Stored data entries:
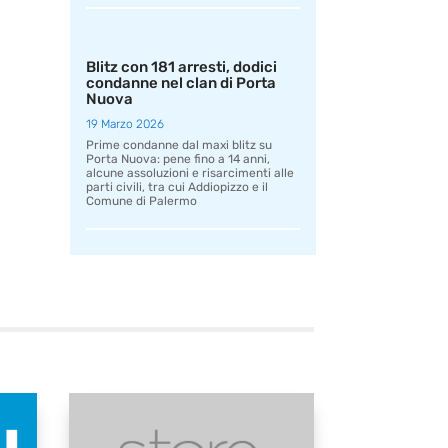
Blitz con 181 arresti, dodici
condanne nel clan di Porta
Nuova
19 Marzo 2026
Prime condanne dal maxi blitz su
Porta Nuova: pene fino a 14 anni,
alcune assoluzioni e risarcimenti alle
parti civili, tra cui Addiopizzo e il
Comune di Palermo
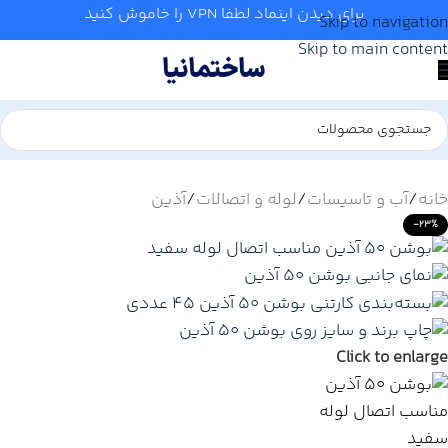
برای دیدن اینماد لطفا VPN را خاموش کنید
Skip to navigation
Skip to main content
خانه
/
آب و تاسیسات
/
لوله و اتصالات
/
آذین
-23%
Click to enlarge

> **Problem details**
In the entries above, find the line containing "alcune assoluzioni e risarcimenti alle". Transcribe it and every later line to the end, exactly, and leave out the pictures.

> **Answer for the task**
alcune assoluzioni e risarcimenti alle
parti civili, tra cui Addiopizzo e il
Comune di Palermo
برای دیدن اینماد لطفا VPN را خاموش کنید
Skip to navigation
Skip to main content
خانه
/
آب و تاسیسات
/
لوله و اتصالات
/
آذین
-23%
Click to enlarge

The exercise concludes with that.